Records to use ▸
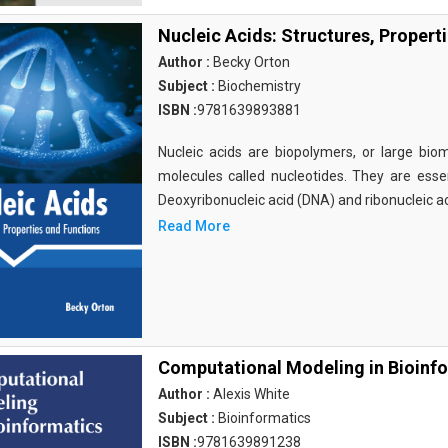
Nucleic Acids: Structures, Propert
Author :
Becky Orton
Subject :
Biochemistry
ISBN :
9781639893881
Nucleic acids are biopolymers, or large bi
molecules called nucleotides. They are essen
Deoxyribonucleic acid (DNA) and ribonucleic a
Read More
Computational Modeling in Bioinf
Author :
Alexis White
Subject :
Bioinformatics
ISBN :
9781639891238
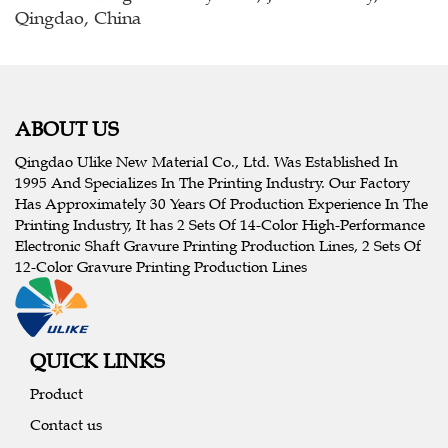
Qingdao, China
ABOUT US
Qingdao Ulike New Material Co., Ltd. Was Established In
1995 And Specializes In The Printing Industry. Our Factory
Has Approximately 30 Years Of Production Experience In The
Printing Industry, It has 2 Sets Of 14-Color High-Performance
Electronic Shaft Gravure Printing Production Lines, 2 Sets Of
12-Color Gravure Printing Production Lines
QUICK LINKS
Product
Contact us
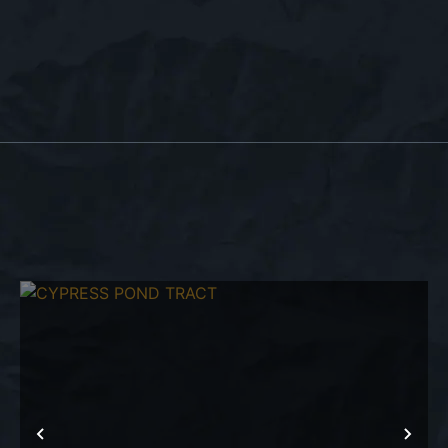
T
PREVIOUS
NEX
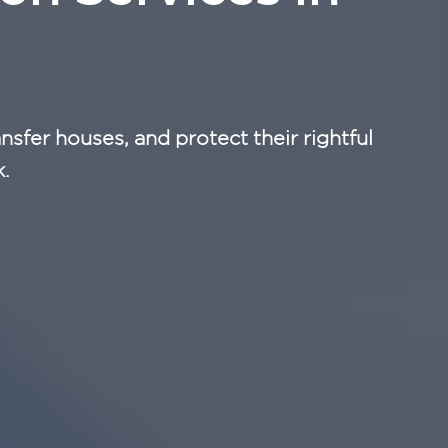
nsfer houses, and protect their rightful
k.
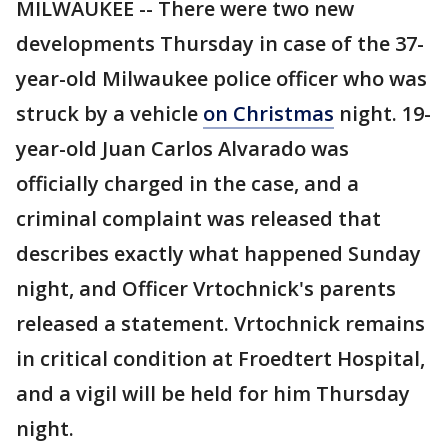
MILWAUKEE -- There were two new
developments Thursday in case of the 37-
year-old Milwaukee police officer who was
struck by a vehicle
on Christmas
night. 19-
year-old Juan Carlos Alvarado was
officially charged in the case, and a
criminal complaint was released that
describes exactly what happened Sunday
night, and Officer Vrtochnick's parents
released a statement. Vrtochnick remains
in critical condition at Froedtert Hospital,
and a vigil will be held for him Thursday
night.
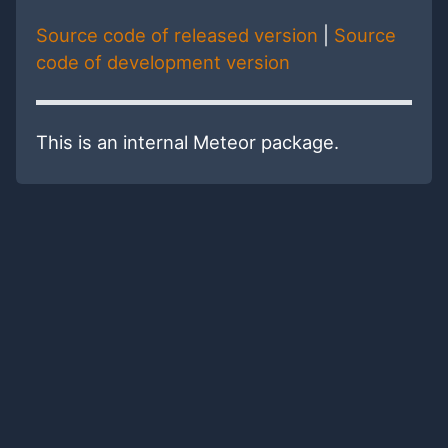
Source code of released version
|
Source
code of development version
This is an internal Meteor package.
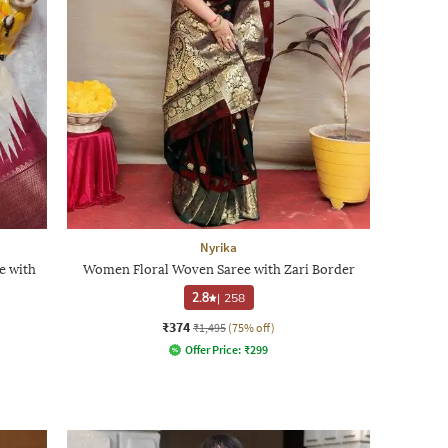
Nyrika
e with
Women Floral Woven Saree with Zari Border
2.8
|
258
₹374
₹1,495
(75% off)
Offer Price:
₹
299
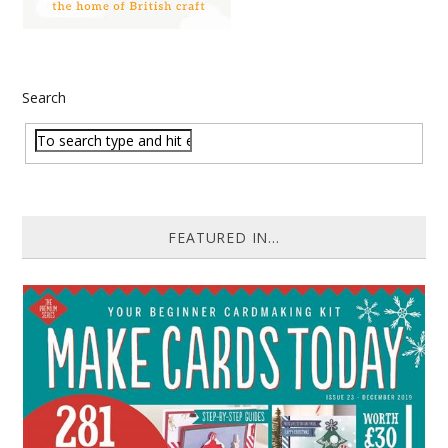
Search
FEATURED IN...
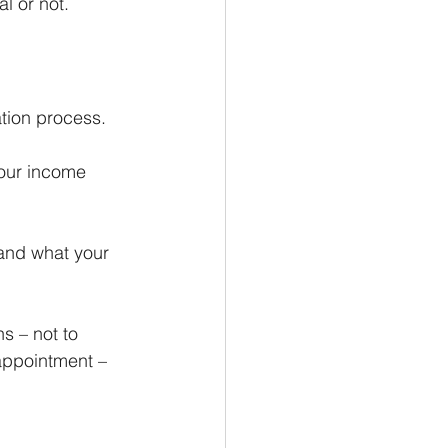
l or not.
ation process.
your income 
 and what your 
s – not to 
appointment – 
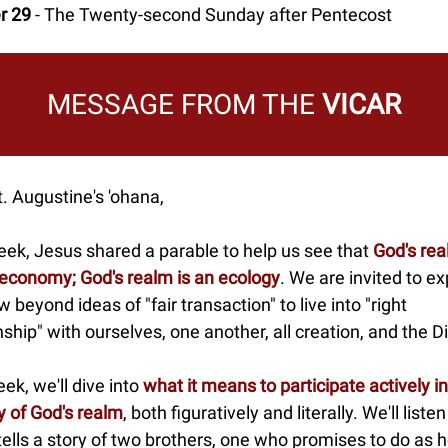
r 29
- The Twenty-second Sunday after Pentecost
MESSAGE FROM THE
VICAR
. Augustine's 'ohana,
eek, Jesus shared a parable to help us see that
God's rea
 economy; God's realm is an ecology
. We are invited to e
w beyond ideas of "fair transaction" to live into "right
nship" with ourselves, one another, all creation, and the D
ek, we'll dive into
what it means to participate actively in
y of God's realm
, both figuratively and literally. We'll liste
ells a story of two brothers, one who promises to do as h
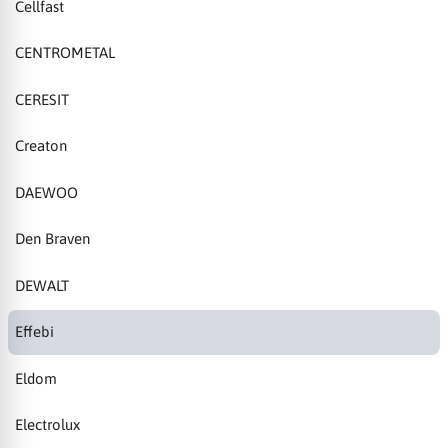
Cellfast
CENTROMETAL
CERESIT
Creaton
DAEWOO
Den Braven
DEWALT
Effebi
Eldom
Electrolux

What to produce ▸ Output only the lines running from the one containing "w beyond ideas" to the end of the records, inclusive and exact; skip the pictures.

Result for this task ▸
w beyond ideas of "fair transaction" to live into "right
nship" with ourselves, one another, all creation, and the D
ek, we'll dive into
what it means to participate actively in
y of God's realm
, both figuratively and literally. We'll liste
ells a story of two brothers, one who promises to do as h
Cellfast
CENTROMETAL
CERESIT
Creaton
DAEWOO
Den Braven
DEWALT
Effebi
Eldom
Electrolux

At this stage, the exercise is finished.